Applying a solution obtained by dissolving a block copolymer having a hydrophobic segment and a hydrophilic segment in a solvent on a support to form a coating film of the block copolymer;
Applying a solution obtained by dissolving a random copolymer in a solvent to the coating film of the block copolymer to form the coating film of the random copolymer;
Removing the solvent;
In this order, a method for producing a hydrocarbon-based polymer electrolyte membrane. The step of forming a coating film of the block copolymer,
After applying a solution in which a random copolymer is dissolved in a solvent to the support to form a coating film of the random copolymer, the block copolymer is coated on the coating film of the random copolymer. The method for producing a hydrocarbon-based polymer electrolyte membrane according to claim 1, which is carried out by applying a solution. The step of forming a coating film of the block copolymer,
A solution in which a random copolymer is dissolved in a solvent is applied to the support, and then the solvent is removed to form a random copolymer film.

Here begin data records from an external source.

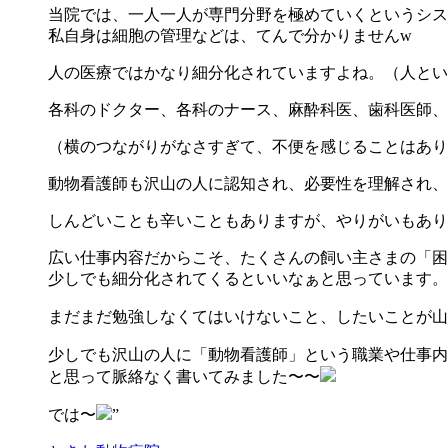
当院では、一人一人が専門分野を極めていくというシス
私自身は細胞の管理などは、てんで分かりませんw
人の医療ではかなり細分化されていますよね。（人とい
各科のドクター、各科のナース、麻酔科医、歯科医師、
（横のつながりがなさすぎて、不便を感じることはあり
動物看護師も沢山の人に認知され、必要性を理解され、
しんどいことも辛いこともありますが、やりがいもあり
広い仕事内容だからこそ、たくさんの飼い主さまの「困
少しでも細分化されてくるといいなぁと思っています。
まだまだ勉強しなくてはいけないこと、したいことが山
少しでも沢山の人に「動物看護師」という職業や仕事内
と思って脈絡なく書いてみました〜〜
では〜
”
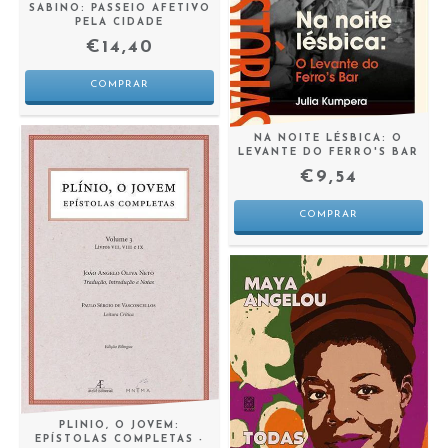
SABINO: PASSEIO AFETIVO
PELA CIDADE
€14,40
NA NOITE LÉSBICA: O
LEVANTE DO FERRO'S BAR
€9,54
PLINIO, O JOVEM:
EPÍSTOLAS COMPLETAS -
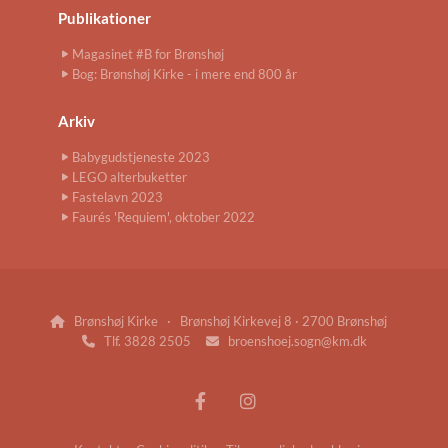
Publikationer
Magasinet #B for Brønshøj
Bog: Brønshøj Kirke - i mere end 800 år
Arkiv
Babygudstjeneste 2023
LEGO alterbuketter
Fastelavn 2023
Faurés 'Requiem', oktober 2022
Brønshøj Kirke · Brønshøj Kirkevej 8 · 2700 Brønshøj

Tlf. 3828 2505
broenshoej.sogn@km.dk


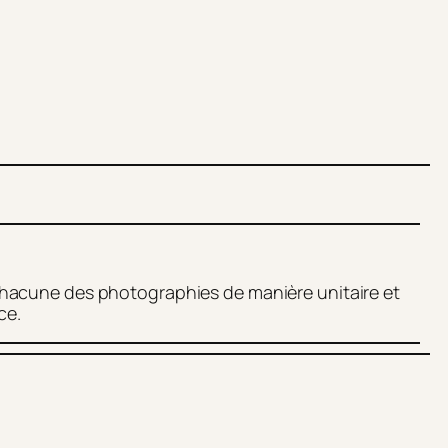
chacune des photographies de manière unitaire et
ce.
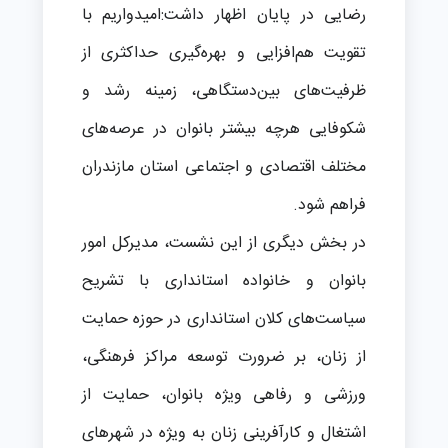
رضایی در پایان اظهار داشت:امیدواریم با
تقویت هم‌افزایی و بهره‌گیری حداکثری از
ظرفیت‌های بین‌دستگاهی، زمینه رشد و
شکوفایی هرچه بیشتر بانوان در عرصه‌های
مختلف اقتصادی و اجتماعی استان مازندران
فراهم شود.
در بخش دیگری از این نشست، مدیرکل امور
بانوان و خانواده استانداری با تشریح
سیاست‌های کلان استانداری در حوزه حمایت
از زنان، بر ضرورت توسعه مراکز فرهنگی،
ورزشی و رفاهی ویژه بانوان، حمایت از
اشتغال و کارآفرینی زنان به ویژه در شهرهای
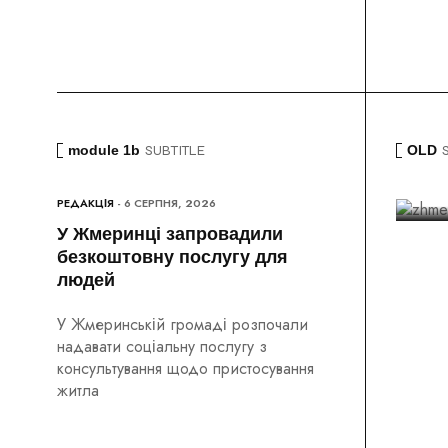
НО
Н
зб
р
п
module 1b
SUBTITLE
OLD
РЕДАКЦІЯ
- 6 СЕРПНЯ, 2026
У Жмеринці запровадили
безкоштовну послугу для
людей
У Жмеринській громаді розпочали
надавати соціальну послугу з
консультування щодо пристосування
житла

Then, the block copolymer is applied to the random copolymer film. The method for producing a hydrocarbon-based polymer electrolyte membrane according to claim 1, which is carried out by applying a polymer solution. The hydrophobic segment of the block copolymer is represented by Formula 1
(Chemical formula 1)
(In the formula, each Z independently represents an O atom or an S atom, Ar ¹ independently represents a divalent aromatic group, and n represents a number of 1 to 100, respectively.)
Represented by
The hydrophilic segment is represented by chemical formula 2
(Chemical formula 2)
Wherein X is independently H or a monovalent cation, Y is a sulfonyl group or carbonyl group, Ar ² is independently a divalent aromatic group, and L is independently O. An atom or an S atom, m represents a number of 1 to 100, respectively)
The hydrophobic segment and the hydrophilic segment are represented by the chemical formula 3
(Chemical formula 3)
(In the formula, p represents 0 or 1, and when p is 1, W represents one or more selected from the group consisting of a direct bond, a sulfonyl group, and a carbonyl group.)
The manufacturing method of the hydrocarbon type polymer electrolyte membrane as described in any one of Claim 1 to 3 couple | bonded by group represented by these. Ar ² is represented by the chemical formula 4
(Chemical formula 4)
The manufacturing method of the hydrocarbon type polymer electrolyte membrane of Claim 4 represented by these.   In the block copolymer, the ratio (m / n) of m in the chemical formula 2 to n in the chemical formula 1 is 0.4 to 1.5. A method for producing a molecular electrolyte membrane.   The hydrocarbon polymer electrolyte membrane according to any one of claims 1 to 6, wherein the random copolymer is a fluoropolymer having a sulfonic acid group and / or a hydrocarbon polymer having a sulfonic acid group. Manufacturing method.   The method for producing a hydrocarbon-based polymer electrolyte membrane according to any one of claims 1 to 7, wherein a mass ratio of a total amount of the block copolymer and the random copolymer is 99/1 to 1/99.   A hydrocarbon-based polymer electrolyte membrane produced by the production method according to any one of claims 1 to 8.   A membrane / electrode assembly comprising the hydrocarbon-based polymer electrolyte membrane according to claim 9. A fuel cell using the membrane electrode assembly according to claim 10.